PERUGIA – Nella rete degli aguzzini erano finiti una settantina di migranti, costretti a vivere e a lavorare in condizioni disumane. Reclutati per operare tra l’Umbria, Siena, Arezzo e Grosseto.

Traffico portato alla ribalta dalla procura umbra, che dopo un anno di indagini, con l’ausilio del Nucleo carabinieri ispettorato del lavoro, ha portato all’avviso di quattro persone e all’arresto domiciliare di una quinta: cittadini di nazionali turca e marocchina.

Gli indagati, legati da vincoli familiari e proprietari di due aziende agricole in provincia di Perugia, sono stati accusati di intermediazione illecita e sfruttamento del lavoro, con violazione delle leggi nazionali sul lavoro e della sicurezza sul lavoro.

Gli inquirenti si sono mossi a seguito di una segnalazione partita da Società cooperativa sociale di Perugia, che lavora nel settore dell’assistenza sociale e dell’aiuto alle vittime di tratta e sfruttamento. L’avviso riguardava un cittadino nigeriano clandestino soggetto a sfruttamento lavorativo e abusi da parte degli indagati.

Da quanto emerso, le vittime erano costrette anche a pagare cifre importanti per un posto letto. I lavoratori venivano trasportati in furgoni affollati dai casolari in cui erano ospitati fino ai campi di lavoro, senza alcun diritto garantito, come pasti, ferie pagate o riposi. Li veniva inoltre negato l’accesso ai contratti e alle buste paga, lasciandoli nell’ignoranza dei loro diritti. Uno dei titolari di un’azienda agricola coinvolta aveva presentato documenti falsi riguardanti la sicurezza sul lavoro.

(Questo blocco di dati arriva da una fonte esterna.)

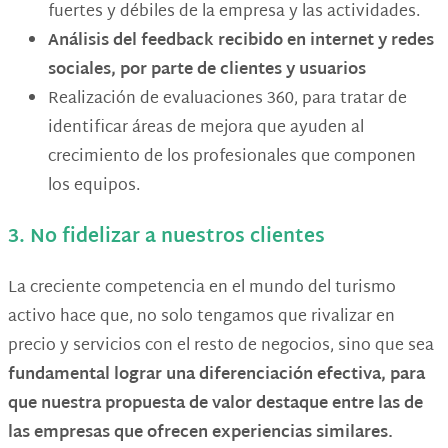
fuertes y débiles de la empresa y las actividades.
Análisis del feedback recibido en internet y redes
sociales, por parte de clientes y usuarios
Realización de evaluaciones 360, para tratar de
identificar áreas de mejora que ayuden al
crecimiento de los profesionales que componen
los equipos.
3. No fidelizar a nuestros clientes
La creciente competencia en el mundo del turismo
activo hace que, no solo tengamos que rivalizar en
precio y servicios con el resto de negocios, sino que sea
fundamental lograr una diferenciación efectiva, para
que nuestra propuesta de valor destaque entre las de
las empresas que ofrecen experiencias similares.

A questo proposito, la procura ha emesso un decreto di perquisizione contro il centro di formazione che aveva emesso la documentazione, portando all’incriminazione della titolare del centro e di due collaboratori per aver emesso certificazioni di sicurezza fasulle. Nell’operazione sono stati anche sequestrati 230mila euro, oltre ai furgoni per trasportare gli operai.